HABER MERKEZİ –
“Varlık ve bilinç felsefenin en temel sorunudur. Varlık kavramının kendisi halen en çok merak konusu olan felsefi kavramların başında gelmektedir. Bunun yanı başındaki ikiz kavram ise zamandır.”
“İkisi birbirinden ayrılamaz. Varlık ne kadar zamansız olarak düşünülemezse, zaman da varlık olmadan olmayandır.Zaman tamamen varlıkla ilgilidir. İkisi arasındaki ilişki en çok oluş kavramıyla bağlantılıdır. Varlık ve zaman mutlaka oluşla gerçekleştirilir. Zaman varlıkta oluşa zorlar. Daha doğrusu, varlığın sürmesi oluşla mümkündür. Oluş halindeki varlıktan bahsettiğimizde zaman doğmuş demektir.

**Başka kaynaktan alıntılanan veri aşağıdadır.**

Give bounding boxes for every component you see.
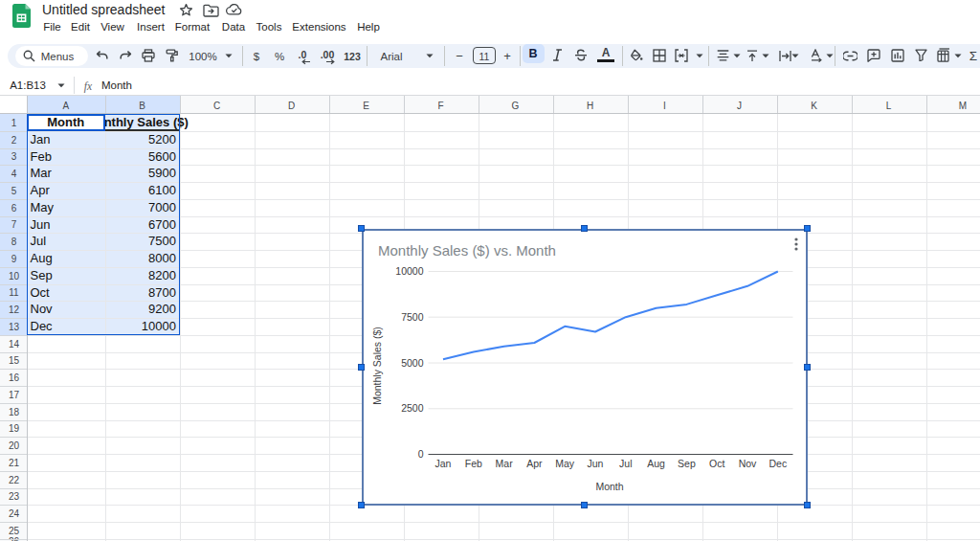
svg-text:Apr: Apr	[526, 457, 543, 468]
svg-text:7500: 7500	[401, 310, 424, 322]
svg-text:5000: 5000	[401, 356, 424, 368]
svg-text:Aug: Aug	[647, 457, 665, 468]
svg-text:May: May	[555, 457, 575, 468]
svg-text:Month: Month	[595, 480, 623, 491]
svg-text:Feb: Feb	[464, 457, 481, 468]
svg-text:Dec: Dec	[768, 457, 787, 468]
svg-text:Jan: Jan	[434, 457, 451, 468]
svg-text:2500: 2500	[401, 402, 424, 414]
svg-text:Monthly Sales ($): Monthly Sales ($)	[371, 327, 383, 405]
svg-text:Oct: Oct	[709, 457, 724, 468]
svg-text:Nov: Nov	[738, 457, 756, 468]
svg-text:Jun: Jun	[587, 457, 603, 468]
svg-text:0: 0	[417, 448, 423, 460]
svg-text:10000: 10000	[395, 265, 423, 277]
svg-text:Monthly Sales ($) vs. Month: Monthly Sales ($) vs. Month	[378, 242, 556, 259]
svg-text:Sep: Sep	[678, 457, 696, 468]
svg-text:Mar: Mar	[495, 457, 513, 468]
svg-text:Jul: Jul	[619, 457, 632, 468]
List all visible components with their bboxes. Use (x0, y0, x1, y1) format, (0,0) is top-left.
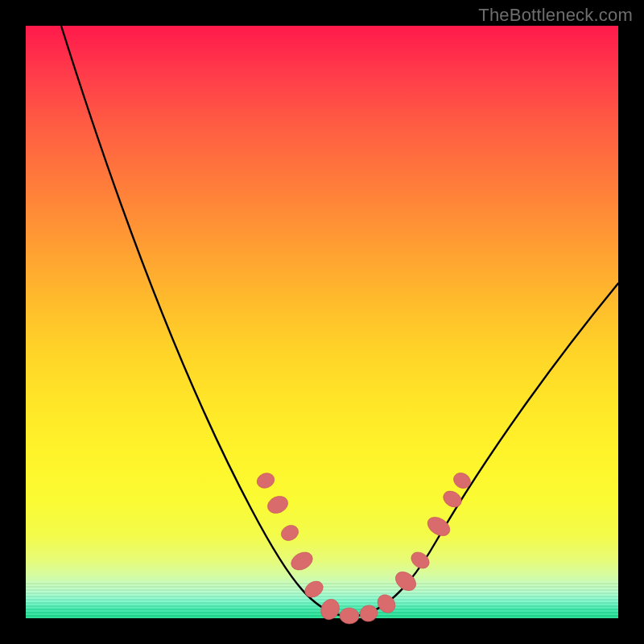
marker (288, 549, 316, 574)
marker (318, 597, 343, 623)
curve-svg (26, 26, 618, 618)
chart-frame: TheBottleneck.com (0, 0, 644, 644)
marker (265, 493, 291, 517)
marker (279, 522, 301, 543)
marker (440, 488, 464, 510)
bottleneck-curve (61, 26, 618, 617)
marker-group (254, 470, 473, 625)
marker (358, 603, 379, 623)
marker (302, 578, 326, 601)
marker (254, 471, 276, 491)
marker (451, 470, 473, 492)
marker (340, 608, 360, 625)
watermark-text: TheBottleneck.com (478, 5, 633, 26)
plot-area (26, 26, 618, 618)
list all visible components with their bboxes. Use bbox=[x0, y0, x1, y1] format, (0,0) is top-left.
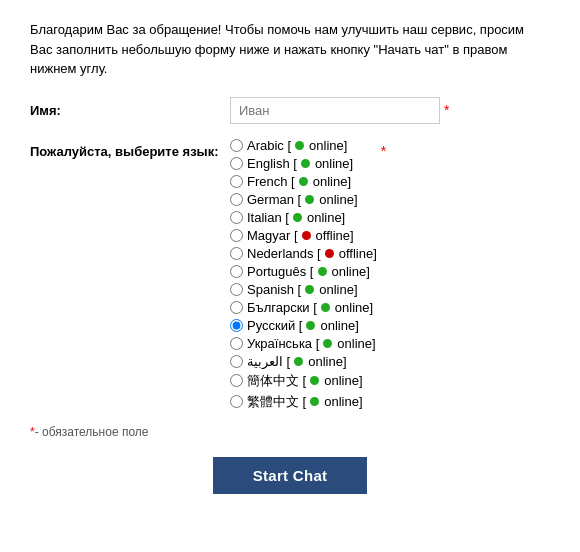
name-row: Имя: * bbox=[30, 97, 550, 124]
radio-portugues[interactable] bbox=[230, 265, 243, 278]
intro-text: Благодарим Вас за обращение! Чтобы помоч… bbox=[30, 20, 550, 79]
required-note: *- обязательное поле bbox=[30, 425, 550, 439]
status-dot-portugues bbox=[318, 267, 327, 276]
radio-nederlands[interactable] bbox=[230, 247, 243, 260]
radio-english[interactable] bbox=[230, 157, 243, 170]
name-input[interactable] bbox=[230, 97, 440, 124]
status-dot-russian bbox=[306, 321, 315, 330]
status-dot-traditional_chinese bbox=[310, 397, 319, 406]
language-option-bulgarian[interactable]: Български [ online] bbox=[230, 300, 377, 315]
status-dot-ukrainian bbox=[323, 339, 332, 348]
language-option-traditional_chinese[interactable]: 繁體中文 [ online] bbox=[230, 393, 377, 411]
language-option-ukrainian[interactable]: Українська [ online] bbox=[230, 336, 377, 351]
radio-arabic[interactable] bbox=[230, 139, 243, 152]
radio-simplified_chinese[interactable] bbox=[230, 374, 243, 387]
radio-spanish[interactable] bbox=[230, 283, 243, 296]
status-dot-nederlands bbox=[325, 249, 334, 258]
language-row: Пожалуйста, выберите язык: Arabic [ onli… bbox=[30, 138, 550, 411]
name-field: * bbox=[230, 97, 550, 124]
status-dot-italian bbox=[293, 213, 302, 222]
status-dot-spanish bbox=[305, 285, 314, 294]
status-dot-bulgarian bbox=[321, 303, 330, 312]
name-required-star: * bbox=[444, 97, 449, 117]
language-option-italian[interactable]: Italian [ online] bbox=[230, 210, 377, 225]
status-dot-magyar bbox=[302, 231, 311, 240]
language-option-english[interactable]: English [ online] bbox=[230, 156, 377, 171]
language-option-russian[interactable]: Русский [ online] bbox=[230, 318, 377, 333]
language-option-nederlands[interactable]: Nederlands [ offline] bbox=[230, 246, 377, 261]
language-label: Пожалуйста, выберите язык: bbox=[30, 138, 230, 159]
status-dot-english bbox=[301, 159, 310, 168]
status-dot-arabic2 bbox=[294, 357, 303, 366]
form-container: Имя: * Пожалуйста, выберите язык: Arabic… bbox=[30, 97, 550, 494]
language-field: Arabic [ online]English [ online]French … bbox=[230, 138, 550, 411]
start-chat-button[interactable]: Start Chat bbox=[213, 457, 368, 494]
status-dot-german bbox=[305, 195, 314, 204]
language-option-simplified_chinese[interactable]: 簡体中文 [ online] bbox=[230, 372, 377, 390]
radio-magyar[interactable] bbox=[230, 229, 243, 242]
radio-traditional_chinese[interactable] bbox=[230, 395, 243, 408]
radio-french[interactable] bbox=[230, 175, 243, 188]
language-option-arabic[interactable]: Arabic [ online] bbox=[230, 138, 377, 153]
language-option-german[interactable]: German [ online] bbox=[230, 192, 377, 207]
radio-russian[interactable] bbox=[230, 319, 243, 332]
language-radio-group: Arabic [ online]English [ online]French … bbox=[230, 138, 377, 411]
radio-italian[interactable] bbox=[230, 211, 243, 224]
language-option-arabic2[interactable]: العربية [ online] bbox=[230, 354, 377, 369]
status-dot-arabic bbox=[295, 141, 304, 150]
radio-german[interactable] bbox=[230, 193, 243, 206]
status-dot-french bbox=[299, 177, 308, 186]
radio-bulgarian[interactable] bbox=[230, 301, 243, 314]
status-dot-simplified_chinese bbox=[310, 376, 319, 385]
language-option-french[interactable]: French [ online] bbox=[230, 174, 377, 189]
language-option-portugues[interactable]: Português [ online] bbox=[230, 264, 377, 279]
radio-ukrainian[interactable] bbox=[230, 337, 243, 350]
language-required-star: * bbox=[381, 138, 386, 158]
language-option-spanish[interactable]: Spanish [ online] bbox=[230, 282, 377, 297]
radio-arabic2[interactable] bbox=[230, 355, 243, 368]
name-label: Имя: bbox=[30, 97, 230, 118]
language-option-magyar[interactable]: Magyar [ offline] bbox=[230, 228, 377, 243]
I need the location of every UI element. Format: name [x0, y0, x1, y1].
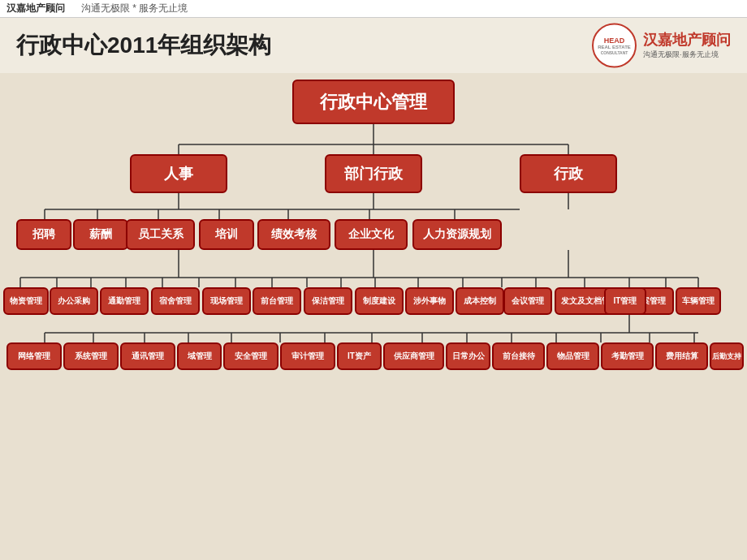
top-bar: 汉嘉地产顾问 沟通无极限 * 服务无止境: [0, 0, 747, 18]
level3-box-1: 办公采购: [50, 287, 98, 315]
level2-box-2: 员工关系: [126, 219, 195, 250]
level3-it-box: IT管理: [604, 287, 646, 315]
level3-box-13: 车辆管理: [676, 287, 721, 315]
level3-box-2: 通勤管理: [100, 287, 149, 315]
level3-box-10: 会议管理: [503, 287, 552, 315]
logo-company: 汉嘉地产顾问: [643, 32, 731, 50]
level4-box-7: 供应商管理: [383, 342, 444, 370]
level4-box-5: 审计管理: [280, 342, 335, 370]
level4-box-0: 网络管理: [6, 342, 62, 370]
level4-box-9: 前台接待: [492, 342, 545, 370]
level2-box-5: 企业文化: [335, 219, 408, 250]
level4-box-13: 后勤支持: [710, 342, 744, 370]
connector-lines: [0, 73, 747, 560]
level3-box-0: 物资管理: [3, 287, 49, 315]
level3-box-5: 前台管理: [253, 287, 301, 315]
logo-text-area: 汉嘉地产顾问 沟通无极限·服务无止境: [643, 32, 731, 60]
level3-box-6: 保洁管理: [304, 287, 352, 315]
level3-box-7: 制度建设: [355, 287, 404, 315]
level4-box-1: 系统管理: [63, 342, 119, 370]
level4-box-4: 安全管理: [223, 342, 279, 370]
level2-box-6: 人力资源规划: [412, 219, 502, 250]
level3-box-9: 成本控制: [456, 287, 504, 315]
level3-box-3: 宿舍管理: [151, 287, 200, 315]
page-title: 行政中心2011年组织架构: [16, 30, 271, 61]
logo-circle: HEAD REAL ESTATE CONSULTANT: [592, 24, 637, 68]
logo-tagline: 沟通无极限·服务无止境: [643, 49, 731, 59]
level2-box-1: 薪酬: [73, 219, 128, 250]
level4-box-6: IT资产: [337, 342, 382, 370]
level4-box-8: 日常办公: [446, 342, 490, 370]
level3-box-4: 现场管理: [202, 287, 251, 315]
logo-area: HEAD REAL ESTATE CONSULTANT 汉嘉地产顾问 沟通无极限…: [592, 24, 731, 68]
level1-box-renshii: 人事: [130, 154, 227, 193]
level4-box-2: 通讯管理: [120, 342, 175, 370]
header: 行政中心2011年组织架构 HEAD REAL ESTATE CONSULTAN…: [0, 18, 747, 73]
company-name: 汉嘉地产顾问: [6, 2, 65, 15]
level4-box-11: 考勤管理: [601, 342, 654, 370]
tagline: 沟通无极限 * 服务无止境: [81, 2, 188, 15]
level4-box-12: 费用结算: [655, 342, 708, 370]
level2-box-4: 绩效考核: [257, 219, 330, 250]
level2-box-3: 培训: [199, 219, 254, 250]
level3-box-8: 涉外事物: [405, 287, 454, 315]
level4-box-10: 物品管理: [546, 342, 599, 370]
root-box: 行政中心管理: [292, 80, 455, 124]
level4-box-3: 域管理: [177, 342, 222, 370]
level1-box-bumen: 部门行政: [325, 154, 422, 193]
main-content: 行政中心管理 人事 部门行政 行政 招聘 薪酬 员工关系 培训 绩效考核 企业文…: [0, 73, 747, 560]
level1-box-xingzheng: 行政: [520, 154, 617, 193]
level2-box-0: 招聘: [16, 219, 71, 250]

Oluş varsa, bir yerde iki farklı çiçek mevcutsa, orada varlık ve zaman var demektir. Oluşun olmaması hem varlığın hem de zamanın yok olduğu anlamına gelir. Oluş varlığın farklılaşma, formlaşma halidir. Oluşum halinde olmayan varlık, olmayan varlıktır, olmayan zamandır.
Oluşma, farklılaşma hali potansiyel haldeki bilinçtir. Farklılaşma belki de bilince giden yücelişin ilk adımıdır. Varlık zamanla oluşup farklılaştı mı, bilince ilk adımını atıyor demektir. Ne kadar oluşum, form, biçim (hepsi aynı anlamdadır) varsa o kadar bilinç var demektir. Evrensel anlamda bilinç farklılık, kategorik olarak bilinç ise farklılaşmadaki tüm bilinçlerin genel evrensel halidir. Fakat formlardaki sonsuzluk bilinç hallerinin de sonsuzluğu anlamına gelir. Ne kadar farklı form varsa, o kadar farklı bilinç vardır. Hegel’deki bilinç (tin) kavramı formdan önce gelir. Daha doğrusu formsuz, biçimsiz bilinç söz konusudur. Hegel, formu fiziki doğadan başlatıp devlete kadar yükseltir. Bilinç formlar yoluyla kendiliğinden (formsuz) halden kendisi için bilinç haline gelmek ister. Fiziki, biyolojik ve toplumsal formlarla bilinç kendisini hem kanıtlar hem de tanır. İnsandaki bilinç kendi farkına varmaya başlayan bilinçtir. Felsefi bilinç bilincin en gelişkin hali olup, kendi farkına varmış tin (bilinç) olarak ilk haline döner; ama kendini fark etmiş olarak, yani mutlak tin olarak. Buna varlık ve zamanın macerası da diyebiliriz. Doğu toplumlarında daha çok dinsel inanışlarla, tasavvufla varılan bu düşünce tarzına Batı toplumu bilim ve felsefe yoluyla varmıştır.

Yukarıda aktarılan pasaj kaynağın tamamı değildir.